Intestinal microbiota
The biomarkers of gut microbiota are expected to predict the therapeutic response of ICI. Numerous studies have shown that a specific gut microbiota is closely related to the response of various types of cancer to ICI treatment. For example, in patients with melanoma and liver cancer, the abundance of Ruminococcaceae bacteria is associated with PD-1 immunotherapy response. Akkermansia muciniphila enrichment is common in patients with liver cancer, lung cancer, or renal cell carcinoma, who respond well to ICI treatment.

In addition, the new machine learning model can be independent of tumor types and associate specific gut bacterial genera with the therapeutic response of immunotherapy. Other studies have also revealed the specific role that individual bacterial groups play in regulating the host immune system, further exploring how to prevent or promote immune escape of cancer cells.

Neoadjuvant therapy
Dynamic evaluation of tumor biology can guide subsequent clinical treatment strategies. The neoadjuvant therapy trial can evaluate the therapeutic effect through pathological remission in surgical specimens. In the treatment of melanoma, the primary pathological response (MPR) is associated with recurrence free survival rate. In the PRADO trial, researchers determine the next clinical intervention measures, such as surgery and/or adjuvant therapy, based on patient specific pathological remission data.

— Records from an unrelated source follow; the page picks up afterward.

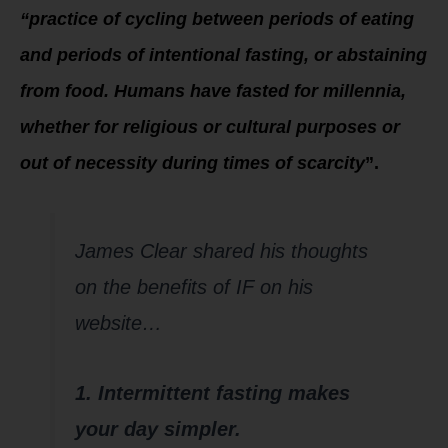
“practice of cycling between periods of eating
and periods of intentional fasting, or abstaining
from food. Humans have fasted for millennia,
whether for religious or cultural purposes or
out of necessity during times of scarcity
”.
James Clear shared his thoughts
on the benefits of IF on his
website…
1. Intermittent fasting makes
your day simpler.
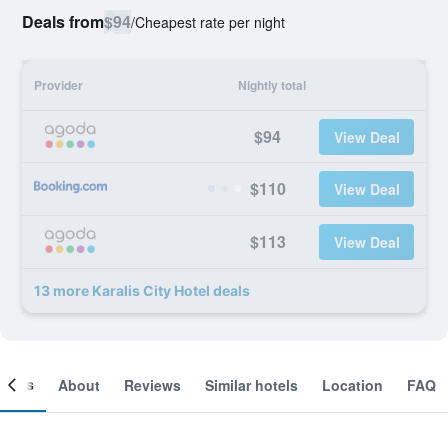
Deals from
$94
/
Cheapest rate per night
Provider
Nightly total
$94
View Deal
$110
View Deal
$113
View Deal
13 more Karalis City Hotel deals
ooms
About
Reviews
Similar hotels
Location
FAQ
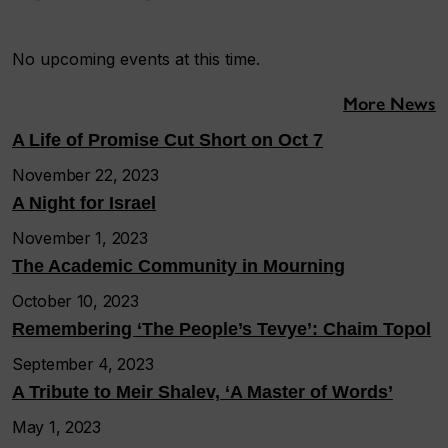
No upcoming events at this time.
More News
A Life of Promise Cut Short on Oct 7
November 22, 2023
A Night for Israel
November 1, 2023
The Academic Community in Mourning
October 10, 2023
Remembering ‘The People’s Tevye’: Chaim Topol
September 4, 2023
A Tribute to Meir Shalev, ‘A Master of Words’
May 1, 2023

Among various types of cancer, several new adjuvant therapy options still lack head to head comparison. Therefore, the choice between immunotherapy monotherapy or combination therapy is often decided jointly by the attending physician and the patient. Currently, researchers have developed an interferon gamma (IFN gamma) feature containing 10 genes as a biomarker for predicting pathological remission in melanoma after neoadjuvant therapy. They further integrated these features into an algorithm to select patients with strong or weak responses to neoadjuvant therapy. In a follow-up study called DONIMI, researchers used this score, combined with more complex analysis, not only to predict treatment response, but also to determine which stage III melanoma patients require the addition of histone deacetylase inhibitors (HDACi) to enhance response to neoadjuvant ICI treatment.

Tumor model derived from patients
In vitro tumor models have the potential to predict patient specific responses. Unlike the in vitro platform used for drug response spectrum analysis of hematologic malignancies, solid tumors face greater challenges due to their unique tumor microstructure and tumor immune interactions. Simple tumor cell culture cannot easily replicate these complex features. In this case, tumor like organs or organ chips originating from patients can compensate for these structural limitations, as they can preserve the original tumor cell structure and simulate interactions with lymphoid and myeloid immune cells to evaluate ICI responses in a patient specific manner, thereby more accurately reproducing biological features in a more realistic three-dimensional environment.

Several breakthrough studies in China and the United States have adopted this new high fidelity three-dimensional in vitro tumor model. The results show that these models can effectively predict the response of lung cancer, colon cancer, breast cancer, melanoma and other tumors to ICI. This lays the foundation for further verifying and standardizing the predictive performance of these models.